En el tablero internacional, donde cada movimiento económico de las grandes potencias resuena como un eco que golpea las economías emergentes, Colombia vuelve a enfrentar un escenario en el que el crecimiento está atado a variables externas difíciles de controlar. La reciente escalada arancelaria impulsada desde Washington —ahora liderada nuevamente por Donald Trump— ha encendido las alarmas. No sólo por sus efectos inmediatos sobre los flujos comerciales globales, sino por el potencial enfriamiento de economías interdependientes como la colombiana.

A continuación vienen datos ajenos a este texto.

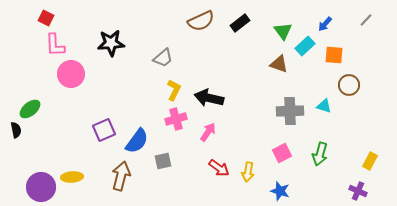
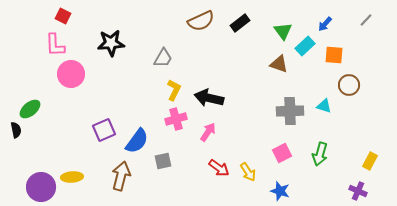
red square: moved 17 px right, 2 px up
gray trapezoid: rotated 20 degrees counterclockwise
yellow arrow: rotated 42 degrees counterclockwise
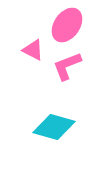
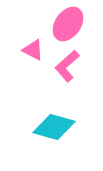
pink ellipse: moved 1 px right, 1 px up
pink L-shape: rotated 20 degrees counterclockwise
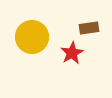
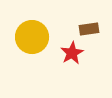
brown rectangle: moved 1 px down
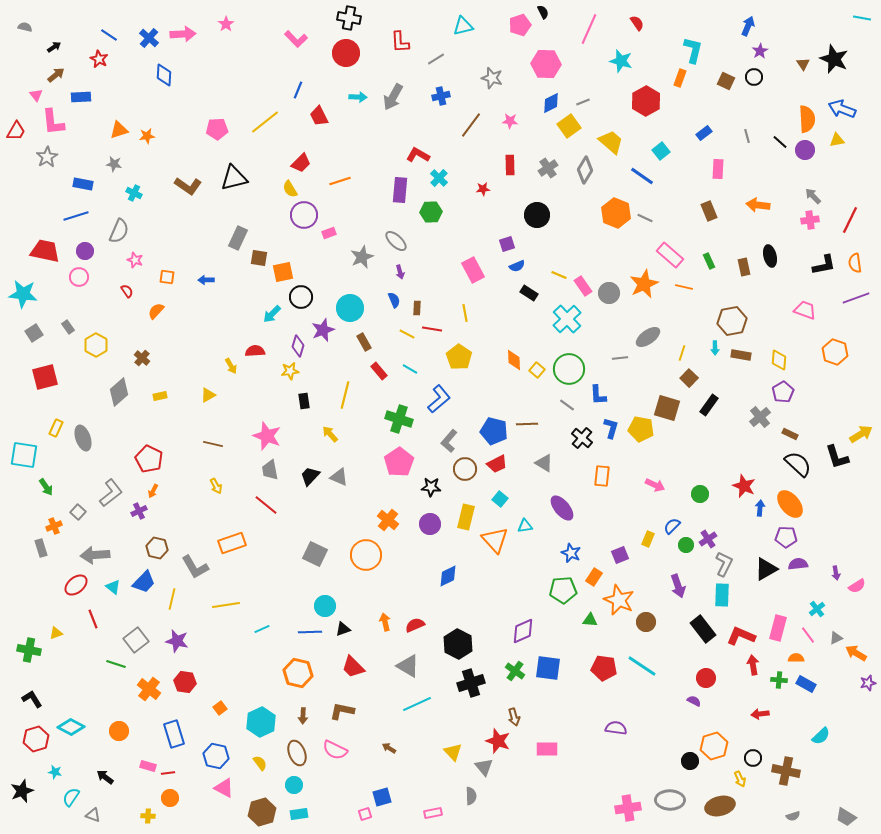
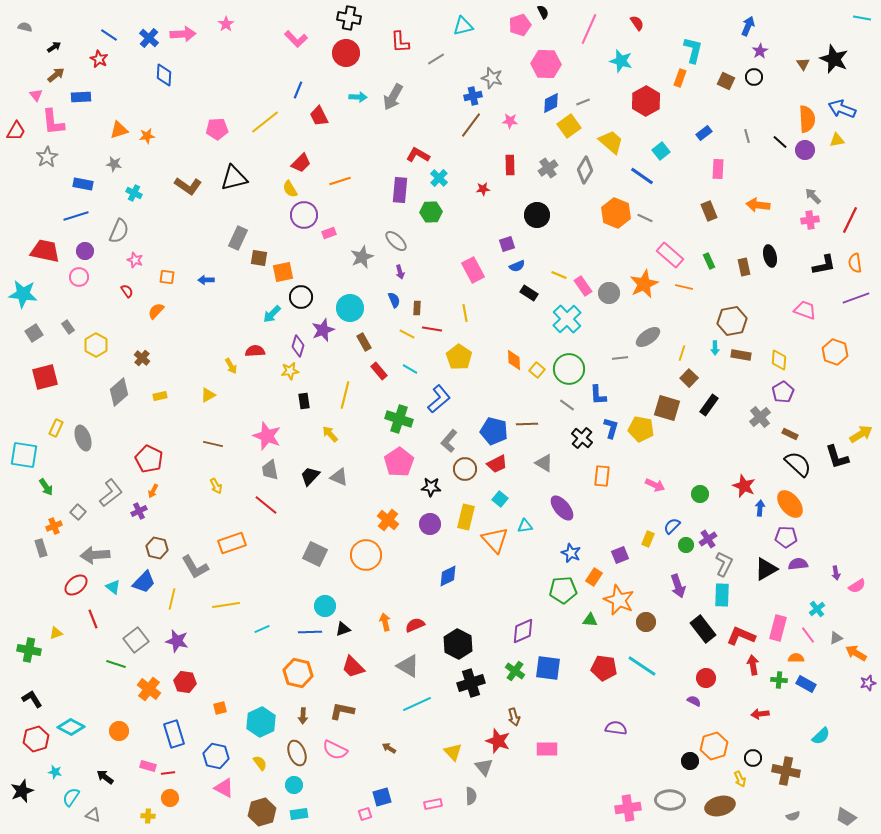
blue cross at (441, 96): moved 32 px right
orange square at (220, 708): rotated 24 degrees clockwise
pink rectangle at (433, 813): moved 9 px up
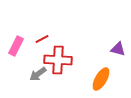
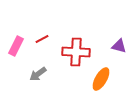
purple triangle: moved 1 px right, 3 px up
red cross: moved 18 px right, 8 px up
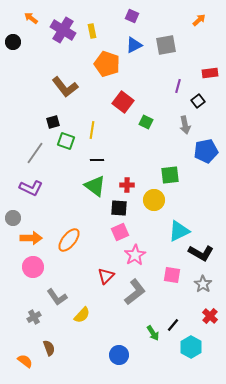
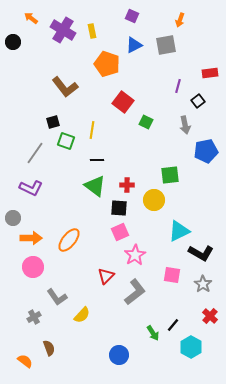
orange arrow at (199, 20): moved 19 px left; rotated 152 degrees clockwise
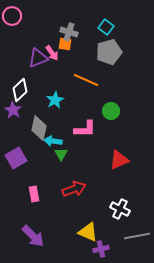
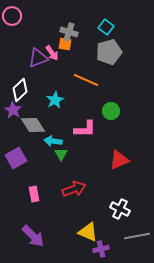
gray diamond: moved 6 px left, 3 px up; rotated 45 degrees counterclockwise
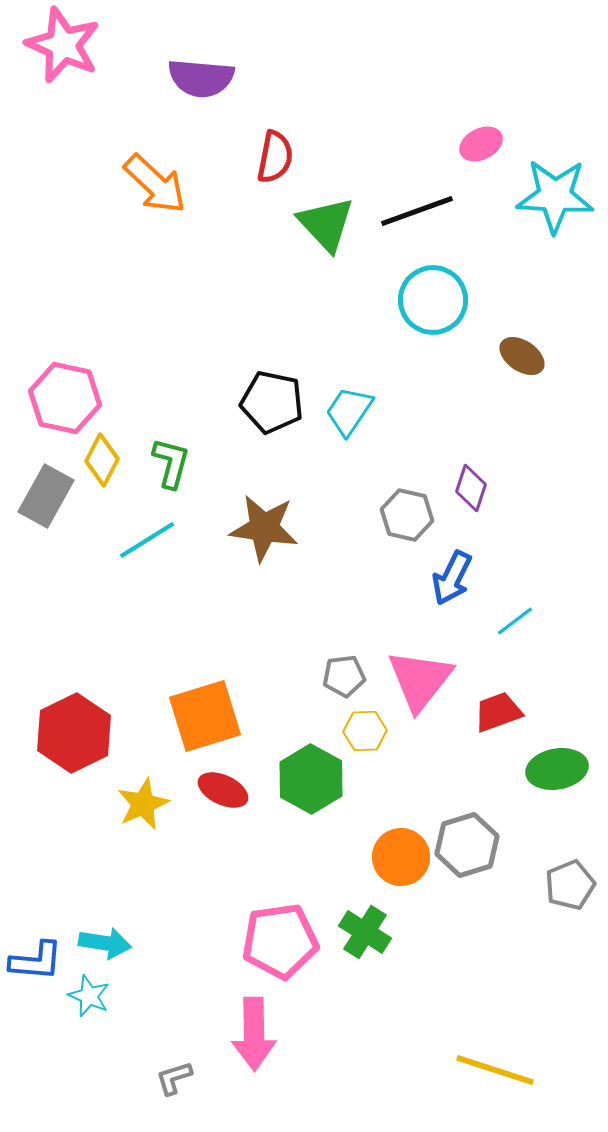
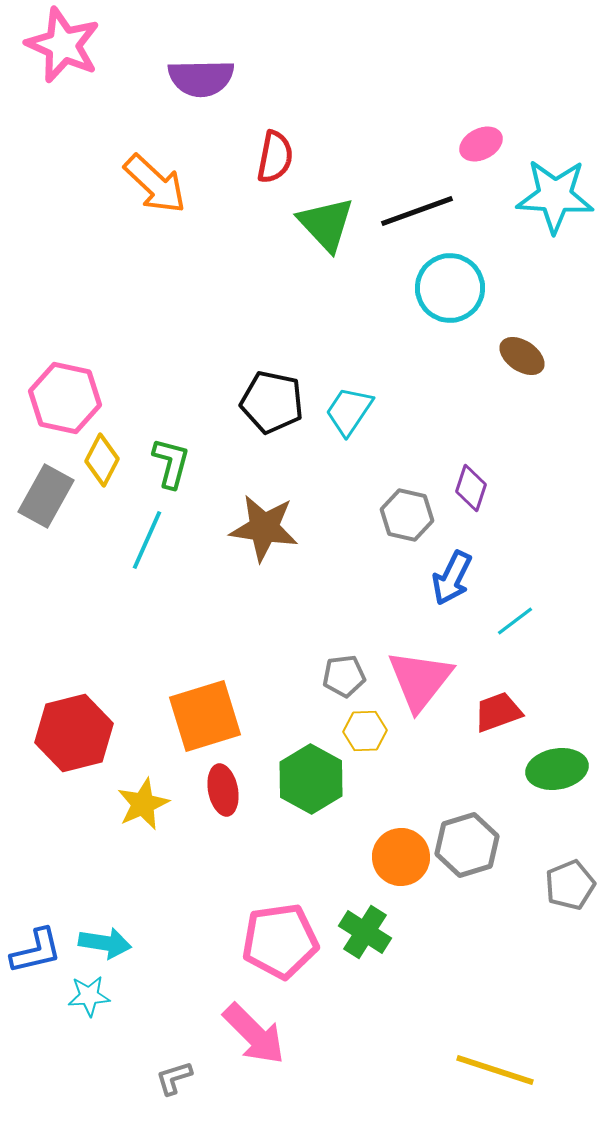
purple semicircle at (201, 78): rotated 6 degrees counterclockwise
cyan circle at (433, 300): moved 17 px right, 12 px up
cyan line at (147, 540): rotated 34 degrees counterclockwise
red hexagon at (74, 733): rotated 12 degrees clockwise
red ellipse at (223, 790): rotated 54 degrees clockwise
blue L-shape at (36, 961): moved 10 px up; rotated 18 degrees counterclockwise
cyan star at (89, 996): rotated 27 degrees counterclockwise
pink arrow at (254, 1034): rotated 44 degrees counterclockwise
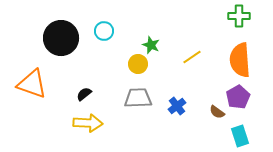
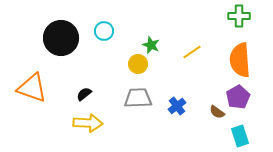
yellow line: moved 5 px up
orange triangle: moved 4 px down
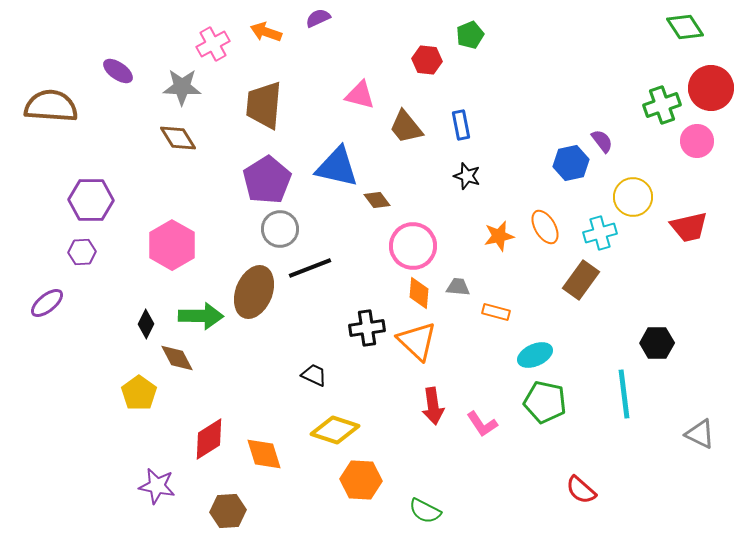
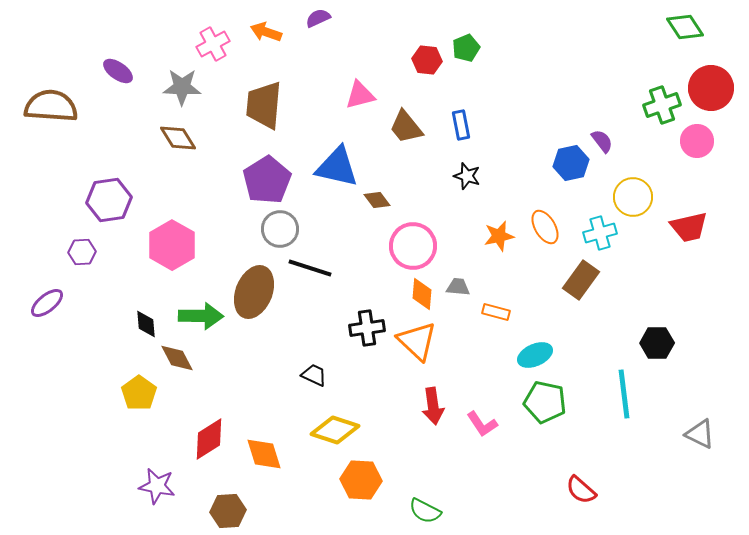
green pentagon at (470, 35): moved 4 px left, 13 px down
pink triangle at (360, 95): rotated 28 degrees counterclockwise
purple hexagon at (91, 200): moved 18 px right; rotated 9 degrees counterclockwise
black line at (310, 268): rotated 39 degrees clockwise
orange diamond at (419, 293): moved 3 px right, 1 px down
black diamond at (146, 324): rotated 32 degrees counterclockwise
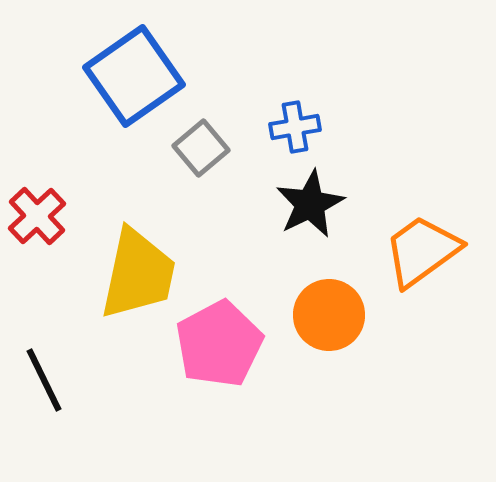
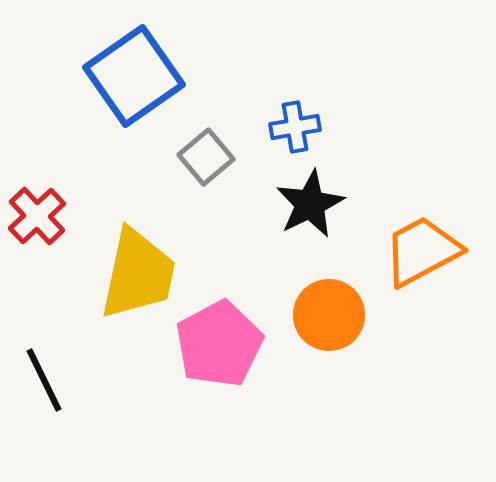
gray square: moved 5 px right, 9 px down
orange trapezoid: rotated 8 degrees clockwise
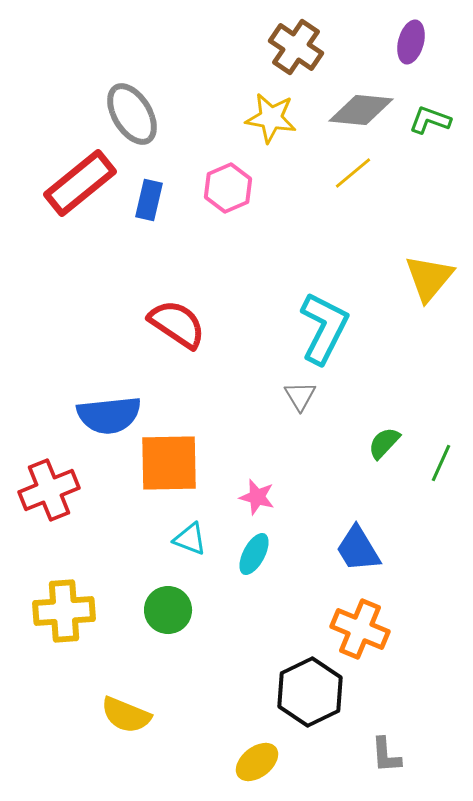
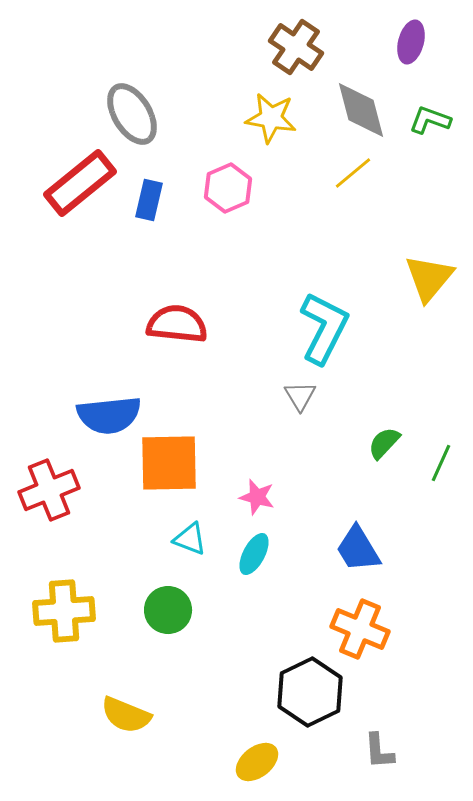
gray diamond: rotated 70 degrees clockwise
red semicircle: rotated 28 degrees counterclockwise
gray L-shape: moved 7 px left, 4 px up
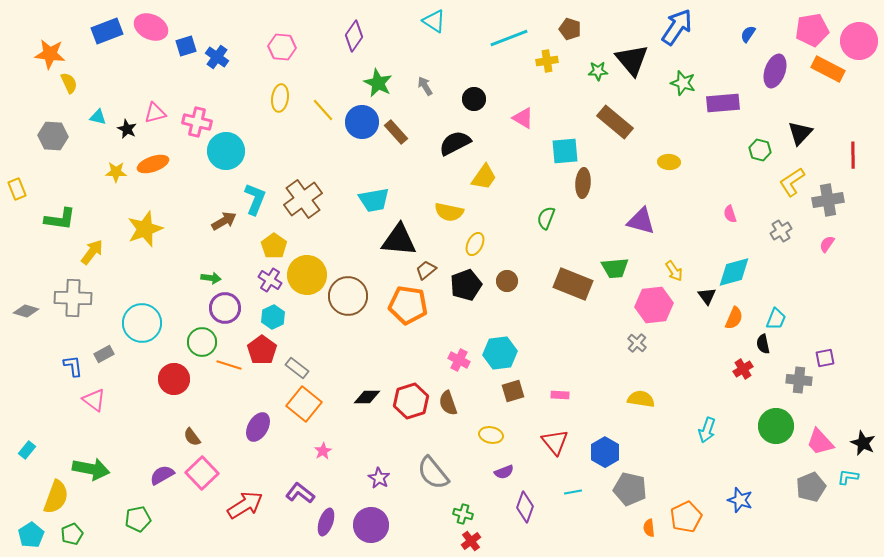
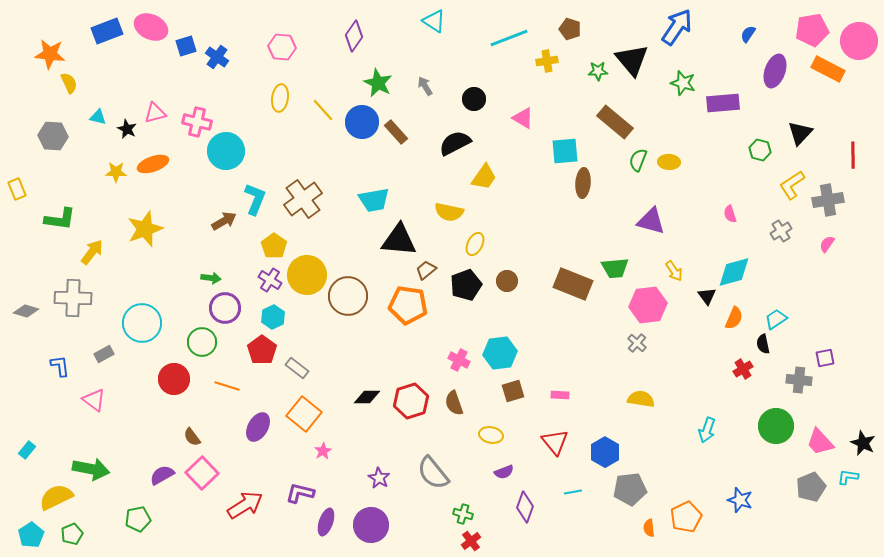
yellow L-shape at (792, 182): moved 3 px down
green semicircle at (546, 218): moved 92 px right, 58 px up
purple triangle at (641, 221): moved 10 px right
pink hexagon at (654, 305): moved 6 px left
cyan trapezoid at (776, 319): rotated 145 degrees counterclockwise
orange line at (229, 365): moved 2 px left, 21 px down
blue L-shape at (73, 366): moved 13 px left
brown semicircle at (448, 403): moved 6 px right
orange square at (304, 404): moved 10 px down
gray pentagon at (630, 489): rotated 20 degrees counterclockwise
purple L-shape at (300, 493): rotated 24 degrees counterclockwise
yellow semicircle at (56, 497): rotated 136 degrees counterclockwise
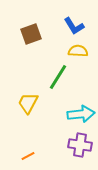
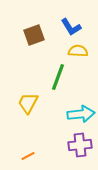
blue L-shape: moved 3 px left, 1 px down
brown square: moved 3 px right, 1 px down
green line: rotated 12 degrees counterclockwise
purple cross: rotated 15 degrees counterclockwise
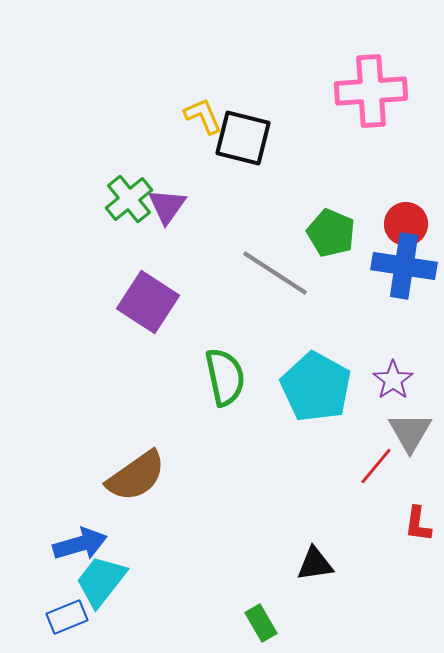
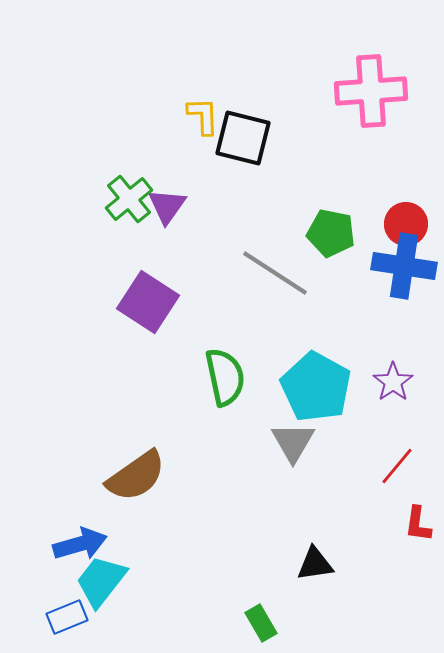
yellow L-shape: rotated 21 degrees clockwise
green pentagon: rotated 12 degrees counterclockwise
purple star: moved 2 px down
gray triangle: moved 117 px left, 10 px down
red line: moved 21 px right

Según Corficolombiana, el inicio de 2025 había mostrado señales alentadoras: un consumo interno que presentaba, una inversión privada que comenzaba a reactivarse y exportaciones no tradicionales con mejor comportamiento. Sin embargo, esas buenas noticias ahora se ven empañadas por una creciente sombra: la guerra comercial. Y aunque la administración estadounidense ofreció una tregua de 90 días, manteniendo aranceles en un mínimo del 10 %, el mensaje de fondo es claro: la tensión comercial está lejos de disiparse.
China, el otro gigante del conflicto, respondió con igual o mayor severidad. Con aumentos arancelarios que superan el 120 %, Pekín dejó en claro que no está dispuesta a ceder terreno sin dar pelea. Y mientras estos dos titanes se enfrentan en una lucha de poder revestida de tecnicismos comerciales, el resto del mundo —Colombia incluida— observa con preocupación cómo se desdibujan los caminos de certidumbre y se esfuman las proyecciones optimistas.
En medio de ese panorama, Colombia ha iniciado acercamientos con la administración estadounidense, radicado una solicitud formal para iniciar conversaciones que permitan suavizar o incluso eliminar los aranceles del 10 % que afectan a nuestras exportaciones. La apuesta, aunque diplomáticamente necesaria, enfrenta múltiples desafíos: desde las prioridades internas de EE. UU., centradas en la protección de su industria, hasta la creciente presión electoral que empuja a los líderes a cerrar filas sobre sus economías.
El impacto no es menor. Sectores clave para el país, como el agroindustrial, el textil, y ciertas ramas manufactureras, pueden ver comprometida su competitividad en mercados que hoy representan un porcentaje significativo de nuestras ventas externas. Y si a esto se le suma una posible desaceleración global, el golpe podría extenderse al empleo, la inversión extranjera y al ya frágil equilibrio fiscal.
Más allá de las cifras, el dilema es estructural: ¿cómo puede una economía como la colombiana blindarse frente a los vaivenes de las potencias? La diversificación de mercados, la apuesta por la innovación y el fortalecimiento del mercado interno vuelven a aparecer como recetas inevitables. Pero ninguna de ellas se ejecuta de la noche a la mañana, y mucho menos sin consensos políticos que hoy parecen escasear.
La historia enseña que los países que sobreviven a las tormentas económicas no son necesariamente los más grandes, sino los más ágiles. En ese sentido, Colombia tiene ante sí la oportunidad —o la obligación— de repensar su estrategia comercial con visión de largo plazo, sin depender en exceso de un solo socio, por poderoso que sea. Y aunque las negociaciones que vienen pueden dar un respiro temporal, lo esencial será no repetir los errores del pasado: la confianza ciega en mercados que pueden cerrarse en un solo tuit.
Mientras tanto, los ojos del país estarán puestos en esas mesas de negociación. Porque, en este nuevo orden mundial, cada arancel no es sólo una cifra más en una tabla de Excel: es una decisión política con impactos reales sobre el futuro de millones de colombianos.